Mercado Central apresenta práticas inadequadas na comercialização de alimentos

sexta-feira, 19 de abril de 2013

Aperfeiçoamento das ações de controle sanitário no Mercado Municipal ainda não oferecem total proteção à saúde da população. 
Mercado Municial Albano Franco. (Foto: Francielle Couto)
O Mercado Municipal Albano Franco, localizado na zona norte de Aracaju, tem sido alvo de vários questionamentos no que diz respeito a qualidade dos alimentos comercializados. Devido às precárias condições de higiene apresentadas, a garantia de um alimento saudável acaba não sendo funcional.

Frequentado pela maioria dos aracajuanos, o mercado vem apresentando várias deficiências estruturais que comprometem a comercialização saudável dos produtos alimentícios. No setor de frutas e hortaliças, os principais vilões são os insetos. Baratas, mosquitos e demais se proliferam com facilidade devido às inadequações estruturais.

Local de preparação e armazenamento apresenta precárias
condições de higiene. (Foto: Leonardo Vasconcelos)
No Entanto, os principais problemas encontram-se mesmo no setor de carnes e pescados, onde o esgoto que atravessa a parte interna do lugar forma poças d’água que se misturam com a sujeira do local, comprometendo de maneira significativa a boa higiene do ambiente, fator essencial quando se trata do manejo de alimentos. As bancas onde os produtos são comercializados também apresentam algumas irregularidades. A carne exporta, por exemplo, entra em contato com o ar, e está sujeita a uma contaminação de origem microbiológico ou sensorial. E o mesmo acontece com os pescados, que devem estar refrigerados para a venda, mas acabam perdendo a temperatura ideal antes mesmo que isso aconteça.

Vendedora destaca a importância da higienização para
a saúde. (Foto: Francielle Couto)
Diante das péssimas condições de higiene, a Vigilância Sanitária e Empresa Municipal de Serviços Urbanos (Emsurb) adotaram a medida de fechamento do local a cada duas semanas para serviços de limpeza. A vendedora Luciene Oliveira, que trabalha no mercado há 8 anos, afirma que isso não prejudica as vendas. ''A limpeza acaba sendo importante para que todos se conscientizem da importância que uma boa higiene trás para o ambiente'', declara.
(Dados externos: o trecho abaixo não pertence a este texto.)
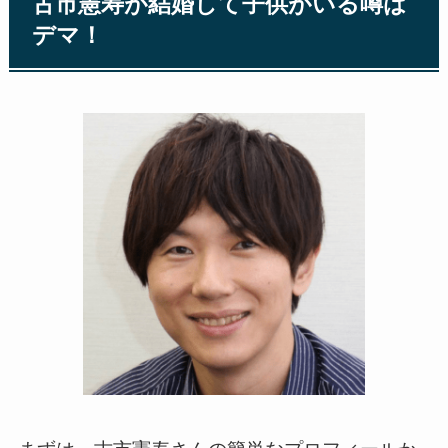
古市憲寿が結婚して子供がいる噂は
デマ！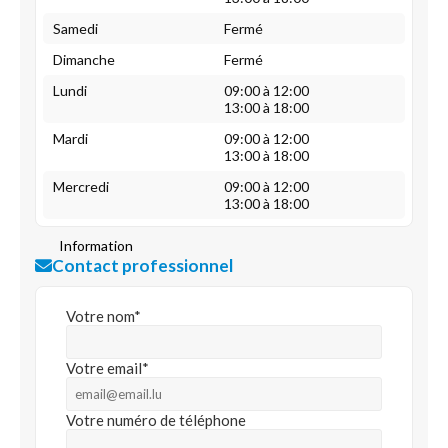
Samedi
Fermé
Dimanche
Fermé
Lundi
09:00 à 12:00
13:00 à 18:00
Mardi
09:00 à 12:00
13:00 à 18:00
Mercredi
09:00 à 12:00
13:00 à 18:00
Information
Contact professionnel
Votre nom*
Votre email*
Votre numéro de téléphone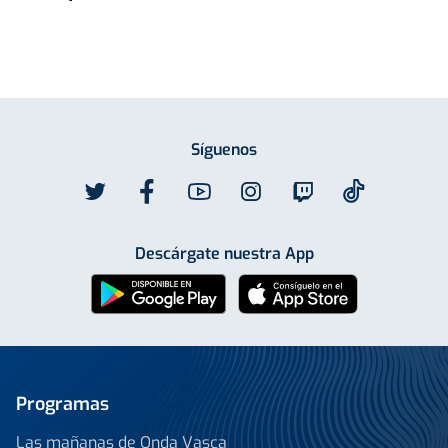
Síguenos
Descárgate nuestra App
Programas
Las mañanas de Onda Vasca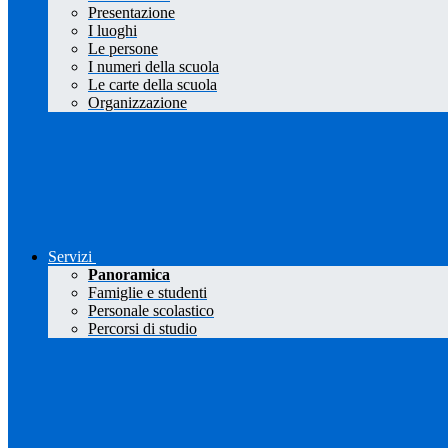
Presentazione
I luoghi
Le persone
I numeri della scuola
Le carte della scuola
Organizzazione
Servizi
Panoramica
Famiglie e studenti
Personale scolastico
Percorsi di studio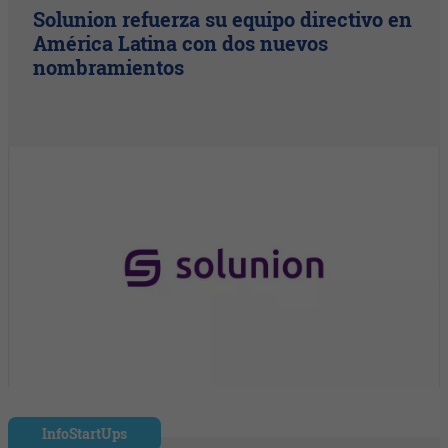
Solunion refuerza su equipo directivo en
América Latina con dos nuevos
nombramientos
InfoStartUps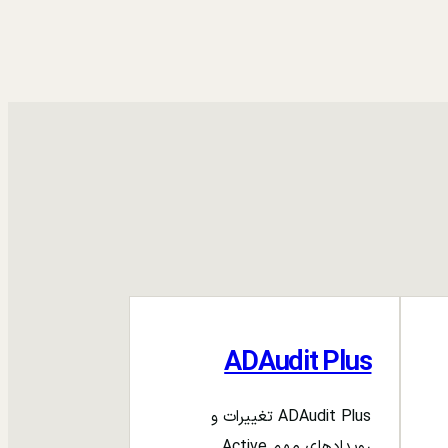
ADAudit Plus
ADAudit Plus تغییرات و
رویدادهای مهم Active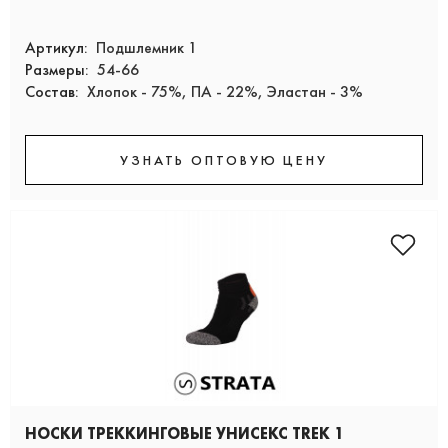
Артикул:
Подшлемник 1
Размеры:
54-66
Состав:
Хлопок - 75%, ПА - 22%, Эластан - 3%
УЗНАТЬ ОПТОВУЮ ЦЕНУ
НОСКИ ТРЕККИНГОВЫЕ УНИСЕКС TREK 1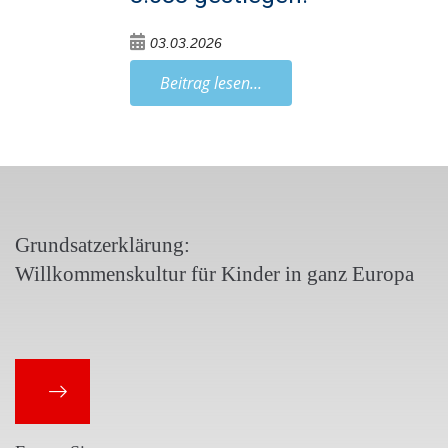
03.03.2026
Beitrag lesen...
Grundsatzerklärung:
Willkommenskultur für Kinder in ganz Europa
Para o agente de fiscalização Cosme Bispo, de 46 anos, esse processo só será eficaz se houver a colaboração de todos, principalmente dos próprios vendedores, pois são eles os responsáveis pela manutenção das bancas. Maria José Silveira, freguesa do mercado há 50 anos, concorda quando diz ''Não acho que seja necessário esperar que os agentes de limpeza realizem essa tarefa. Os próprios comerciantes podem colaborar para a manutenção dos seus produtos''. ''Já presenciei muita sujeira por aqui, mas tenho notado uma melhora’’, conclui Maria.

O mutirão de limpeza mais recente ocorreu no dia 08 de abril, e terá sua periodicidade reavaliada pela Emsurb para que compradores não sofram prejuízos.


Medidas de segurança alimentar

Restos de alimentos são armazenados de forma inadequada.
(Foto: Leonardo Vasconcelos)
De maneira geral, os alimentos precisam estar bem lavados e armazenados em tendas com paredes e pisos revestidos, contendo ainda equipamentos adequados para o manuseio do produto, de modo que não transmitam substâncias tóxicas, odores, nem sabores aos mesmos. Luvas e toucas também são importantes para a manipulação do alimento. Além disso, devem ser utilizados coletores com tampas para a deposição dos resíduos nas áreas de preparação.

''Microbiologicamente, a maioria das bactérias que causam as doenças transmitidas por alimentos se proliferam na temperatura ambiente, entre 25 e 60 graus. É exatamente a temperatura que aqueles alimentos se encontram.'' É o que explica a professora de Higiene, Legislação de Alimentos e Segurança Alimentar, Janaina Valéria da Silva, também especialista em Gestão de Empresas. Janaina afirma ainda que a estrutura também contribui para a manifestação de doenças e infecções.

Para ela, não adianta apenas dedetizar ou limpar periodicamente, é necessário também combater. ''É importante que haja medidas de prevenção e de tratamento'', diz. ''Deve-se utilizar a estrutura para isso, que inclusive apresenta uma péssima qualidade, além de capacitar os vendedores através de uma melhor educação sanitária. Só assim para conscientização dos verdadeiros riscos que aquele ambiente trás, tanto para os compradores quanto para eles próprios'', conclui Janaina.